Pukul satu pagi sudah lewat. Lelaki itu bukannya tidur, tapi mengajakku berdiskusi. Tentang gempa. Maklum, lelaki itu lulusan Geologi dari universitas ternama di Jogja. Sayang saja, nasib belum mengijinkan dia bekerja sesuai dengan disiplin ilmunya. Justru itu, ia malah sukses membangun bisnis komputer. Aku salut padanya. Aku sempat jadi saksi mata bagaimana ia belajar keras ilmu yang digelutinya. Tahu gak, di kamar belajarnya yang pengap karna minim ventilasi, bongkahan macam-macam jenis batu tergeletak. Batu-batu yang ia ambil sebagai bahan penelitian. Salut. Dia menjadi inspirasiku. Ia pembelajar serius. Ia juga tipe orang rasional.

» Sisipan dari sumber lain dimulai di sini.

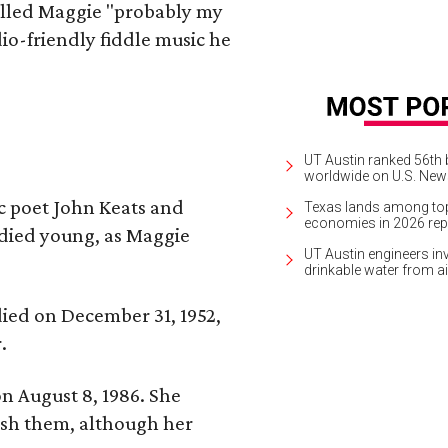
alled Maggie "probably my
io-friendly fiddle music he
UT Austin ranked 56th b
worldwide on U.S. News
ic poet John Keats and
Texas lands among top-
economies in 2026 rep
 died young, as Maggie
UT Austin engineers inv
drinkable water from ai
 died on December 31, 1952,
.
n August 8, 1986. She
nish them, although her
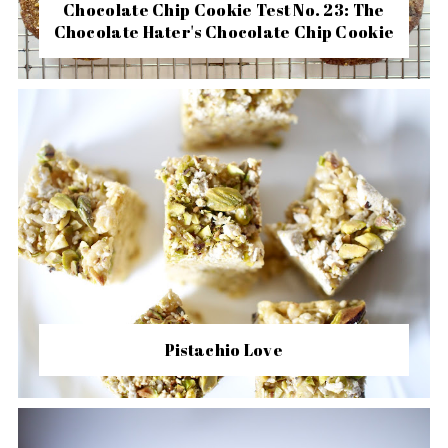
Chocolate Chip Cookie Test No. 23: The
Chocolate Hater's Chocolate Chip Cookie
Pistachio Love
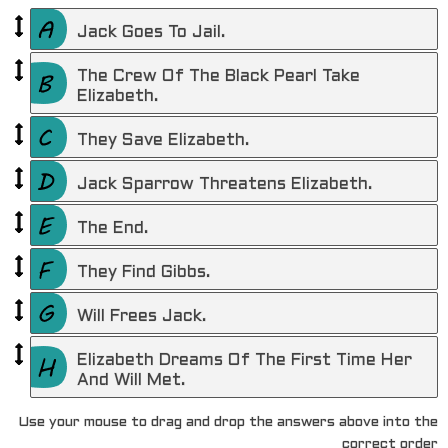
Jack Goes To Jail.
The Crew Of The Black Pearl Take
Elizabeth.
They Save Elizabeth.
Jack Sparrow Threatens Elizabeth.
The End.
They Find Gibbs.
Will Frees Jack.
Elizabeth Dreams Of The First Time Her
And Will Met.
Use your mouse to drag and drop the answers above into the
correct order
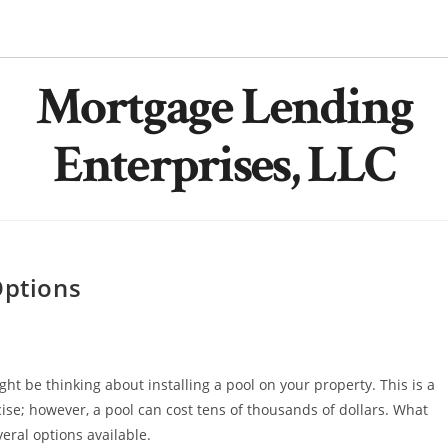
Mortgage Lending
Enterprises, LLC
Options
t be thinking about installing a pool on your property. This is a
cise; however, a pool can cost tens of thousands of dollars. What
ral options available.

Lelaki itu terus berceloteh. Ia mengambil kertas dan menggambar. Ia pun mulai mengajar. Jogja memang rawan gempa karena berada di jalur patahan. Di Jogja, ada sesar Kali Opak. Gempa terjadi karena pergeseran sesar. Bukan lantaran aktivitas Merapi. Sebaliknya, pergesaran ini menyebabkan Merapi makin batuk-batuk dan muntah. Sesar Opak tertekan. Dari Utara oleh gemuruh Merapi. Dari Selatan oleh lempeng India-Australia. Menubruk lempeng Eurasia. Lempeng ini mengkerut dan meregang. Saat merangkak ke titik jenuh, lempeng ini melenting. Terjadilah gempa. Begitulah lelaki itu berceloteh dengan semangat. Sampai akhirnya, kami menyudahinya lantaran kantuk menggerayangi kepala.

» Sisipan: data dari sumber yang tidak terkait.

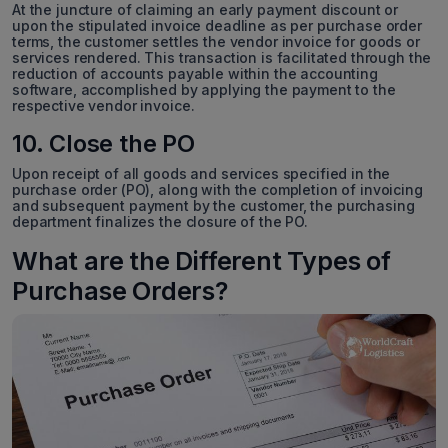
At the juncture of claiming an early payment discount or
upon the stipulated invoice deadline as per purchase order
terms, the customer settles the vendor invoice for goods or
services rendered. This transaction is facilitated through the
reduction of accounts payable within the accounting
software, accomplished by applying the payment to the
respective vendor invoice.
10. Close the PO
Upon receipt of all goods and services specified in the
purchase order (PO), along with the completion of invoicing
and subsequent payment by the customer, the purchasing
department finalizes the closure of the PO.
What are the Different Types of
Purchase Orders?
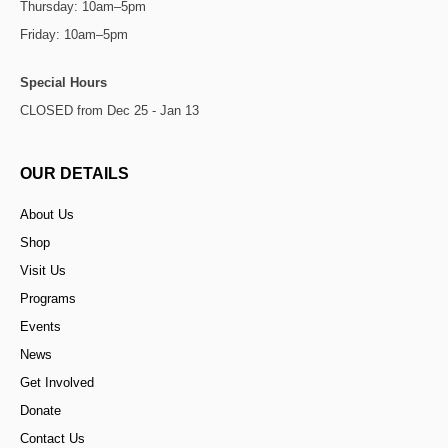
Thursday: 10am–5pm
Friday: 10am–5pm
Special Hours
CLOSED from Dec 25 - Jan 13
OUR DETAILS
About Us
Shop
Visit Us
Programs
Events
News
Get Involved
Donate
Contact Us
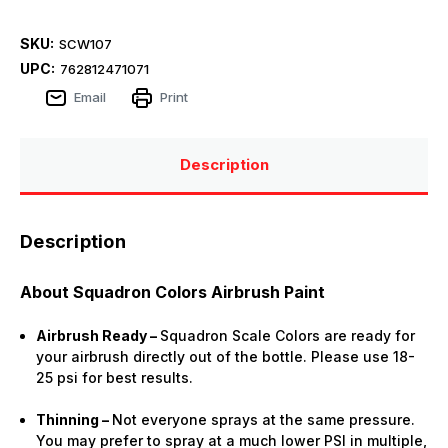
SKU:
SCW107
UPC:
762812471071
Email
Print
Description
Description
About Squadron Colors Airbrush Paint
Airbrush Ready –
Squadron Scale Colors are ready for
your airbrush directly out of the bottle. Please use 18-
25 psi for best results.
Thinning –
Not everyone sprays at the same pressure.
You may prefer to spray at a much lower PSI in multiple,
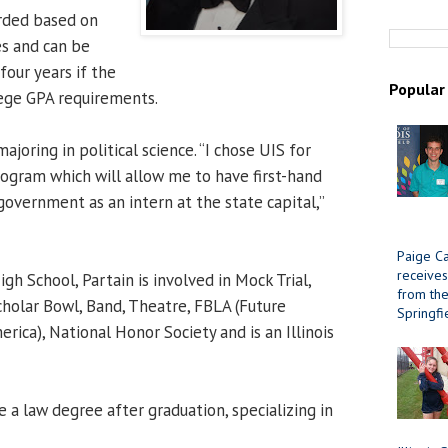
arded based on
s and can be
four years if the
Popular
lege GPA requirements.
ajoring in political science. “I chose UIS for
rogram which will allow me to have first-hand
government as an intern at the state capital,”
Paige Ca
receives
h School, Partain is involved in Mock Trial,
from the 
holar Bowl, Band, Theatre, FBLA (Future
Springfi
rica), National Honor Society and is an Illinois
 a law degree after graduation, specializing in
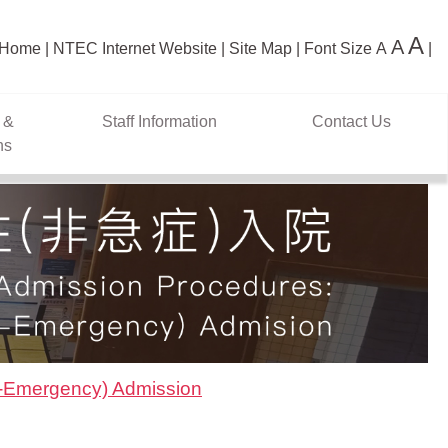
A
A
Home
NTEC Internet Website
Site Map
Font Size
A
 &
Staff Information
Contact Us
ns
n-Emergency) Admission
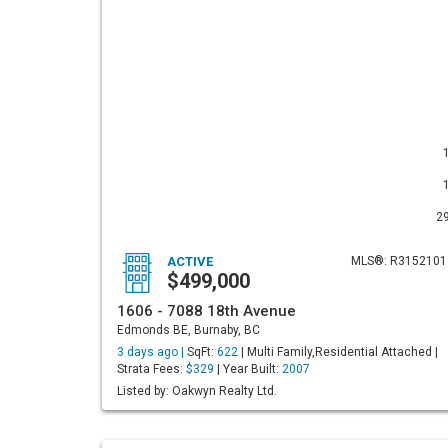
2
ACTIVE
MLS®: R3152101
$499,000
1606 - 7088 18th Avenue
Edmonds BE, Burnaby, BC
3 days ago |
SqFt:
622
| Multi Family,Residential Attached |
Strata Fees:
$329
| Year Built:
2007
Listed by: Oakwyn Realty Ltd.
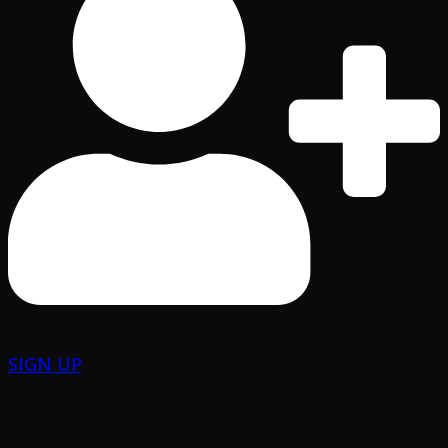
SIGN UP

Persis setahun berikutnya. 29 Mei 2007, Bintaran, Jogjakarta. Malam sudah membungkus isi kota. Pesawat Adam Air yang membawaku baru saja mendarat di bandara. Setengah jam kemudian, aku sudah berada di rumah lelaki itu. Rumahnya tampak terang benderang oleh neon-neon yang dipasang di teras rumah. Kursi-kursi lipat ditata berjejer. Orang-orang dengan wajah kuyu berkumpul. Celotehnya terdengar samar.
Aku pun kembali berada di ruangan di mana aku mengetik malam hari ditemani lelaki itu. Ruangannya masih sama dengan kondisi setahun lalu. Angin malam masih gemar menyelinap lewat lobang angin. Menusuk kulit dengan rasa linu. Cicak-cicak pun mematung di langit-langit. Mengintai nyamuk dan ngengat yang terbang memutari lampu neon. Jambangan mawar plastik juga masih ada di atas meja. Foto besar lelaki bersama istri dan dua anaknya tergantung di tembok bercat putih sedikit kumal. Dispenser dengan aqua galon minim air juga masih berdiri di pojok ruangan. Tapi, lelaki itu tidak ada di sana. Celotehnya juga tidak terdengar. Ia tidak ada di ruangan itu.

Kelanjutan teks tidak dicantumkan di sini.